(Collected data)
+ + + +
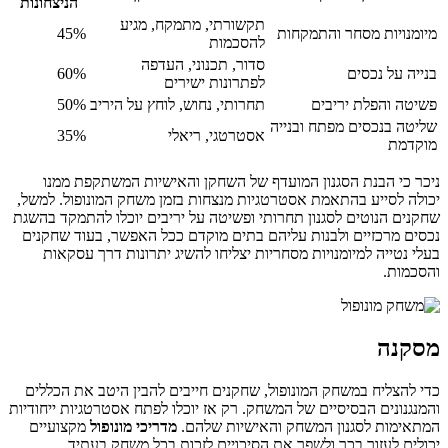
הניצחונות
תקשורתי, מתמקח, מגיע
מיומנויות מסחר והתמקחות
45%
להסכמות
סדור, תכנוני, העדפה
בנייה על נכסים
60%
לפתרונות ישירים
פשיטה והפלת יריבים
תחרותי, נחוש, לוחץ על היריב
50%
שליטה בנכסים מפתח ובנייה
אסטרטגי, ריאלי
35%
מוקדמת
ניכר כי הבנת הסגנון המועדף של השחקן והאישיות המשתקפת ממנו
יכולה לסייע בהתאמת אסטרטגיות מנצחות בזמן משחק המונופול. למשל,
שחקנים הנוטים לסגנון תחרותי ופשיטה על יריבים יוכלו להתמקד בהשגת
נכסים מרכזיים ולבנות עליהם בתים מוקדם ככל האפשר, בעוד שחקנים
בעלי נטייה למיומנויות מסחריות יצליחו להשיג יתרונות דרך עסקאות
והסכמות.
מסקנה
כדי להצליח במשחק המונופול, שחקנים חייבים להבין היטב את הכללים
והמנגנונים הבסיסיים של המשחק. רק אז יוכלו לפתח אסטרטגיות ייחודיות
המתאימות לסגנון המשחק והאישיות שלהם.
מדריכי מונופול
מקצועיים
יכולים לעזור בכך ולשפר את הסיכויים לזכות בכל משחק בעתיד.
+ + + +
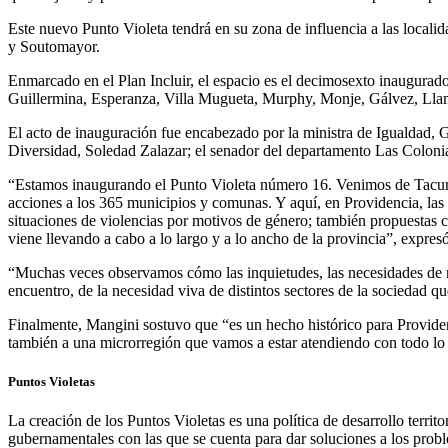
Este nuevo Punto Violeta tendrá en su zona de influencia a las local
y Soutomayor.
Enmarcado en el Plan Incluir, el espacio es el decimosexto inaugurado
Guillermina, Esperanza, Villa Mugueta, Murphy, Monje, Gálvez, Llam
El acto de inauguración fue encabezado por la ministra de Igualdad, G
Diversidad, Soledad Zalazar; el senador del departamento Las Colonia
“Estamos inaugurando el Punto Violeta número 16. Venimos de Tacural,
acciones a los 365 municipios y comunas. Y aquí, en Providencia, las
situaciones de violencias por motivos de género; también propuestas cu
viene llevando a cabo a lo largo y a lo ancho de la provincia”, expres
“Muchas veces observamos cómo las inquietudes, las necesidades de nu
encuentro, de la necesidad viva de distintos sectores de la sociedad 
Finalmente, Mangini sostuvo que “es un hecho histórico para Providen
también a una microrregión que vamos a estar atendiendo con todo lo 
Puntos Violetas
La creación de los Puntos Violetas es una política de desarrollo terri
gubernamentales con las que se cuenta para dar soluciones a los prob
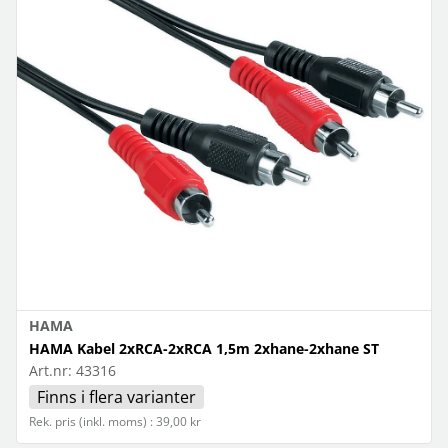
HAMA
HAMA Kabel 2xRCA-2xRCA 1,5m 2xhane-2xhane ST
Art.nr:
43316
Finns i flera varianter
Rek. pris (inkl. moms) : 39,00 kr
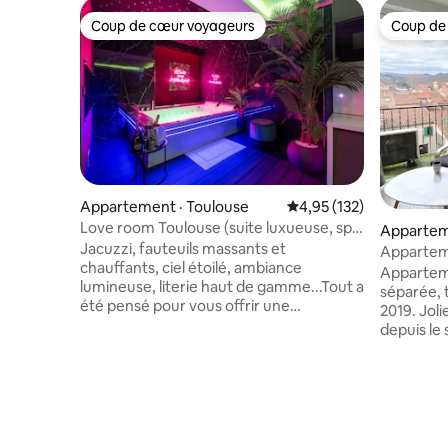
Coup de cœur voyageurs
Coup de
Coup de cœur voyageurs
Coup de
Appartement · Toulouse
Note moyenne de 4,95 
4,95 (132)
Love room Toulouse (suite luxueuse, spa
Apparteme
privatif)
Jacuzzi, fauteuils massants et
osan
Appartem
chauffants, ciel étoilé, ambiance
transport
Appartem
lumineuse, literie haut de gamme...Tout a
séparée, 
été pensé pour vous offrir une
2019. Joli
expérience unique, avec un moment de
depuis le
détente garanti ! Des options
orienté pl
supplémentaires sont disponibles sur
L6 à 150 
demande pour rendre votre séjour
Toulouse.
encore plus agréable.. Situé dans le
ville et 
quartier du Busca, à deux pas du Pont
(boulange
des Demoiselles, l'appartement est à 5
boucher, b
+ + + +
-- The problem --
For this exercise, repeat exactly the lines of the data above from the one with "מדריכי מונופול" down to the one with "יכולים לעזור בכך", both end lines included.

-- Problem solution --
מדריכי מונופול
מקצועיים
יכולים לעזור בכך ולשפר את הסיכויים לזכות בכל משחק בעתיד.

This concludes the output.